Echoes of Atlantis

Thera. How long has that island held me in its spell? I remember stumbling across its legend as a child. Back in the days before the Trojan war, before Greece was Greek, a thriving people we call Minoans lived on the big island of Crete. They plied the seas with ships, visiting many shores. They traded with Egypt and Babylon and the Bronze Age peoples living where Greece would one day arise from its marble-bedded hills. Minoan art abounded with flowers, colorfully-dressed courtiers, leaping bulls and dolphins, royal gryphons, and the double-bladed axe that was their chief symbol.
Santorini, ancient Thera, was a smaller island north of Crete where the Minoans had settled, mixed with other islanders and seafarers, and built a cozy city that seemed to blend the best of many of the oldest civilizations in the world. Their furniture was ornate, their pottery beautiful, and the rooms of their homes were painted with charming vignettes of fishing and sailing and boxing and flower-picking, or the natural world they seemed to love. They were a prosperous and flourishing people.

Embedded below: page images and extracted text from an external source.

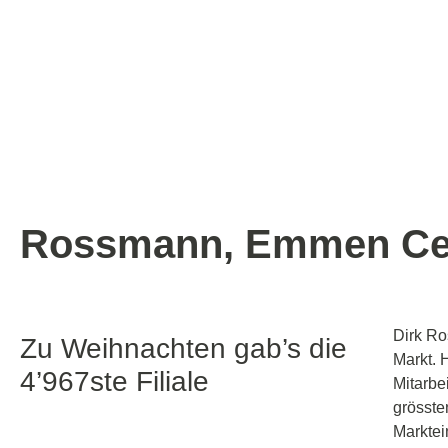
Rossmann, Emmen Ce
Dirk Ro
Zu Weihnachten gab’s die
Markt. 
4’967ste Filiale
Mitarbe
grösste
Marktei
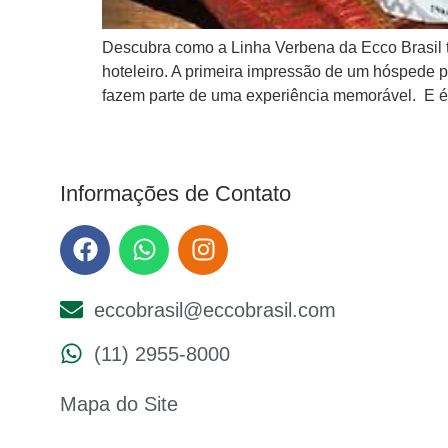
Descubra como a Linha Verbena da Ecco Brasil tr
hoteleiro. A primeira impressão de um hóspede 
fazem parte de uma experiência memorável. E é
Informações de Contato
eccobrasil@eccobrasil.com
(11) 2955-8000
Mapa do Site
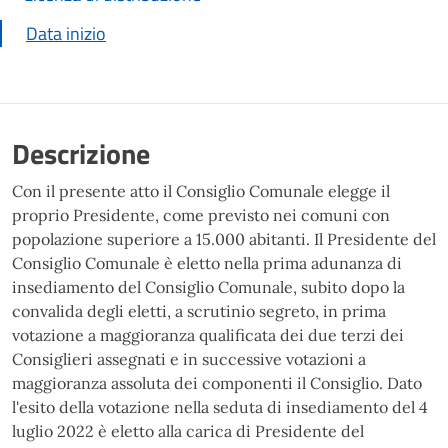
Data inizio
Descrizione
Con il presente atto il Consiglio Comunale elegge il
proprio Presidente, come previsto nei comuni con
popolazione superiore a 15.000 abitanti. Il Presidente del
Consiglio Comunale è eletto nella prima adunanza di
insediamento del Consiglio Comunale, subito dopo la
convalida degli eletti, a scrutinio segreto, in prima
votazione a maggioranza qualificata dei due terzi dei
Consiglieri assegnati e in successive votazioni a
maggioranza assoluta dei componenti il Consiglio. Dato
l'esito della votazione nella seduta di insediamento del 4
luglio 2022 è eletto alla carica di Presidente del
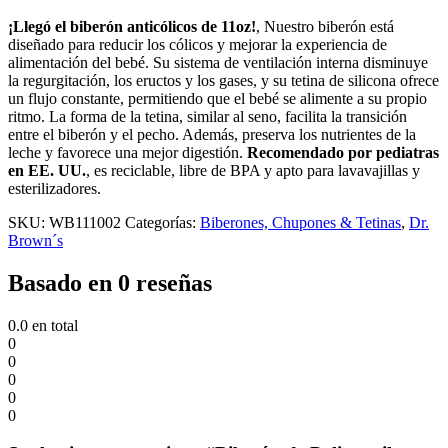
¡Llegó el biberón anticólicos
de 11oz!
, Nuestro biberón está
diseñado para reducir los cólicos y mejorar la experiencia de
alimentación del bebé. Su sistema de ventilación interna disminuye
la regurgitación, los eructos y los gases, y su tetina de silicona ofrece
un flujo constante, permitiendo que el bebé se alimente a su propio
ritmo. La forma de la tetina, similar al seno, facilita la transición
entre el biberón y el pecho. Además, preserva los nutrientes de la
leche y favorece una mejor digestión.
Recomendado por pediatras
en EE. UU.
, es reciclable, libre de BPA y apto para lavavajillas y
esterilizadores.
SKU:
WB111002
Categorías:
Biberones, Chupones & Tetinas
,
Dr.
Brown´s
Basado en 0 reseñas
0.0
en total
0
0
0
0
0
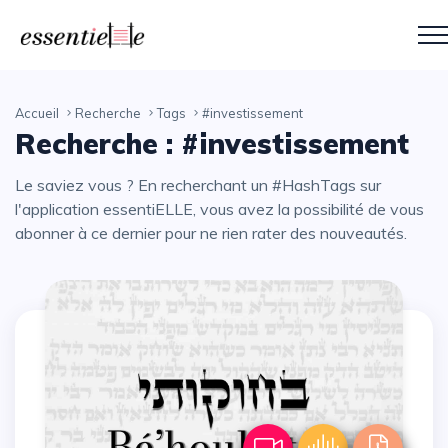
Accueil
Recherche
Tags
#investissement
Recherche : #investissement
Le saviez vous ? En recherchant un #HashTags sur
l'application essentiELLE, vous avez la possibilité de vous
abonner à ce dernier pour ne rien rater des nouveautés.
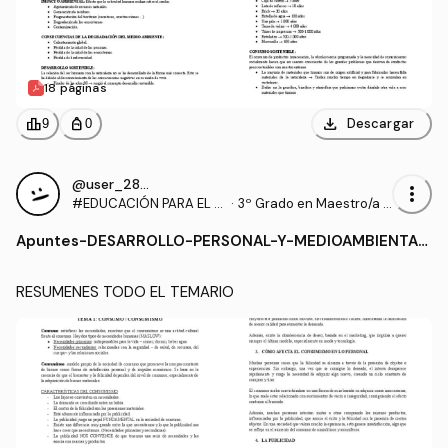
18 páginas
download
leaderboard
personal_bag
Descargar
9
0
@user_2883071
more_vert
#EDUCACIÓN PARA EL D
·
3º Grado en Maestro/a d
ESARROLLO PERSONAL,
e Educación Infantil (UA)
Apuntes
-
DESARROLLO-PERSONAL-Y-MEDIOAMBIENTAL.
SOCIAL Y MEDIO AMBIEN
pdf
TAL
RESUMENES TODO EL TEMARIO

Then, sometime in the 15th century BCE, the island awoke, like Vesuvius looming over Pompeii. Stairs cracked and walls fell. The people struggled to stay, but their rich fertile soil was a volcano’s gift— or rather, a loan only. When the caldera gave way, seawater rushed in and met with molten rock and exloded, blowing out the entire middle of the island and leaving only a ragged circle of land which had formerly been shore. It was much like Krakatoa, that awesome cataclysm that robbed the world of one summer in 1883, save for one thing— Thera’s magma chamber was four times larger. Or at least that was the tale told in Atlantis: the Biography of a Legend, an early book on the discovery and excavation of Thera's ruined city. More recent scientific studies have downgraded the severity of the disaster somewhat, but as a child I was gripped by the tale's power. I had written tales and poems of the city that fell into the sea. For surely, garbled and mangled as it was, this was in part the root of the legend Plato retold a thousand years later.
When you receive a summons like this, you had better answer. It's like the poet's Muse.